Good old Ez Klein provides a highly efficient and important summary of what can happen when the federal government turns the administration of a program over to the states in the form of a block grant:
A block grant takes money the federal government is already spending on a program and gives it to the states to administer — usually with fewer rules and conditions. That’s it. The hope is that states will use the money more efficiently. But block grants can cost more, cost the same, or cost less than the funding mechanisms they replace. Block grants change how money is spent, not necessarily how much money is spent.
We’re talking about block grants because the Republican budget resolutions are coming out this week and as Ezra emphasizes, recent such budgets have used this mechanism to propose deep cuts in Medicaid and SNAP (food stamps). That is, they don’t just turn the programs over to the states with the same principle that funding will go up and down with need. They set the funding to some fixed formula, like population growth plus inflation, or, even worse, as was the case with TANF (Temporary Assistance to Needy Families), a fixed, nominal amount — it’s been $16.5 billion since 1996!

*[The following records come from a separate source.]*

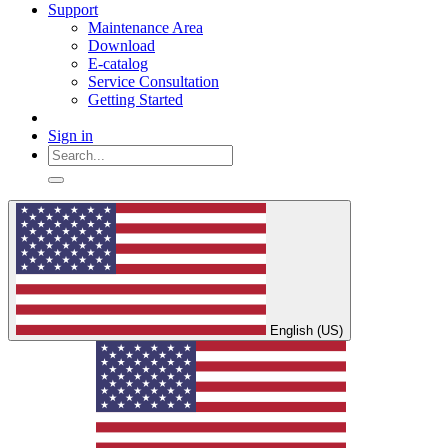
Support
Maintenance Area
Download
E-catalog
Service Consultation
Getting Started
Sign in
English (US)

Clearly, this completely strips the critical counter-cyclical function from the safety net.
But while Klein said a lot about what could happen, Bernstein will show you what did happen. The first figure below, from this earlier analysis, shows how as unemployment rose in the Great Recession, SNAP rose with need while TANF’s fixed block grant prevented it from responding in the same way.
The next figure, from my CBPP colleague Donna Pavetti, shows how much more AFDC (TANF’s non-block-granted predecessor) rose with unemployment in the relatively mild early 1990s recession compared to how it hardly rose at all in the far deeper recent recession.

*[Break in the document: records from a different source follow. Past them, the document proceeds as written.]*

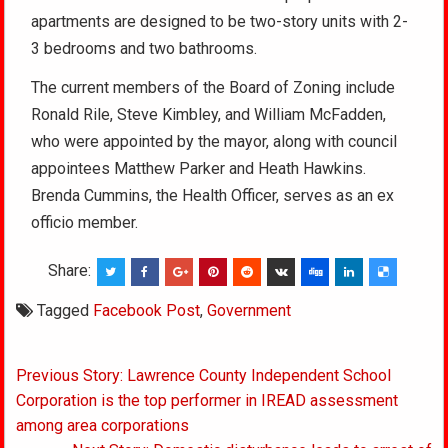
apartments are designed to be two-story units with 2-
3 bedrooms and two bathrooms.
The current members of the Board of Zoning include
Ronald Rile, Steve Kimbley, and William McFadden,
who were appointed by the mayor, along with council
appointees Matthew Parker and Heath Hawkins.
Brenda Cummins, the Health Officer, serves as an ex
officio member.
Share:
Tagged
Facebook Post
,
Government
Post
Previous Story: Lawrence County Independent School
navigation
Corporation is the top performer in IREAD assessment
among area corporations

The final figure, also from Pavetti, switches from an unemployment metric to a poverty metric, showing how block granting led to a marked decrease in TANF’s response to need.
I’ve got a longer piece I’ve been working on which I hope to post shortly pointing out that this budget tactic by the R’s is completely predictable. They won’t raise tax revenue (though tax cuts are OK), they want to boost defense spending, they want to balance the budget in 10 years, and they won’t go after near-term entitlements (Soc Sec, Mcare), except the ones that help the poor. So that means cuts to SNAP and Medicaid, delivered through block grants.
That’s some deeply cynical and just downright mean-spirited budgeting.